## Activity
Lines from the listing that hold the string "Haji" are what you should return.

## Given data
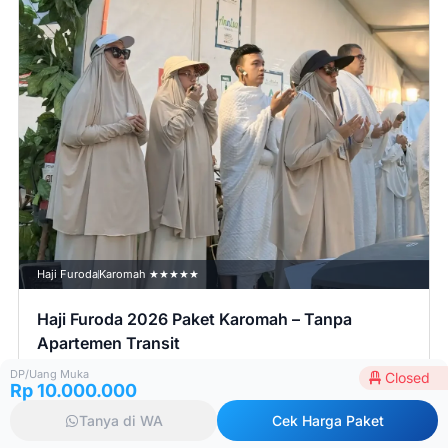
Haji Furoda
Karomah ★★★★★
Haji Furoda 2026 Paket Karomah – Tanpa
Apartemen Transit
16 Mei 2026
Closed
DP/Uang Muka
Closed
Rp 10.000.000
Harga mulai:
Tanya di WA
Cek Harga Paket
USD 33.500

---

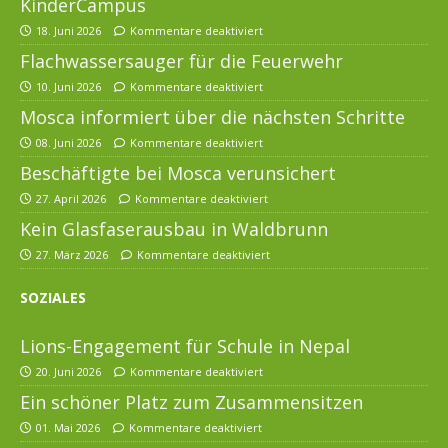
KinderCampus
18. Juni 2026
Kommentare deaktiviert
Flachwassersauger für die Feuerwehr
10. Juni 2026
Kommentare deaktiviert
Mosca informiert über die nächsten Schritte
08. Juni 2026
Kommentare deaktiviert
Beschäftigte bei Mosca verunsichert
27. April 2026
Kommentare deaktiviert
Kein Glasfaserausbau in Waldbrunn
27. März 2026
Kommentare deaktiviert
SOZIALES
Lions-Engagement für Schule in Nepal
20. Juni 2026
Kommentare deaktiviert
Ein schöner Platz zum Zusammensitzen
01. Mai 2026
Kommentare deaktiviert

--

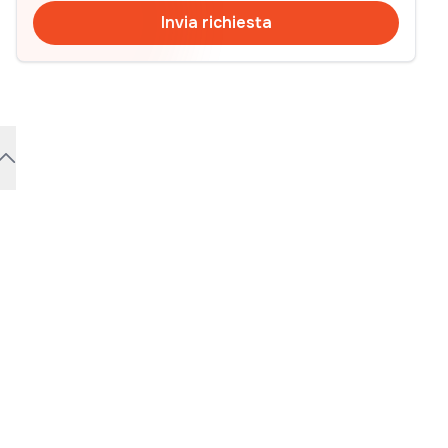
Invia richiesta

## Result of this task
Haji Furoda
Haji Furoda 2026 Paket Karomah – Tanpa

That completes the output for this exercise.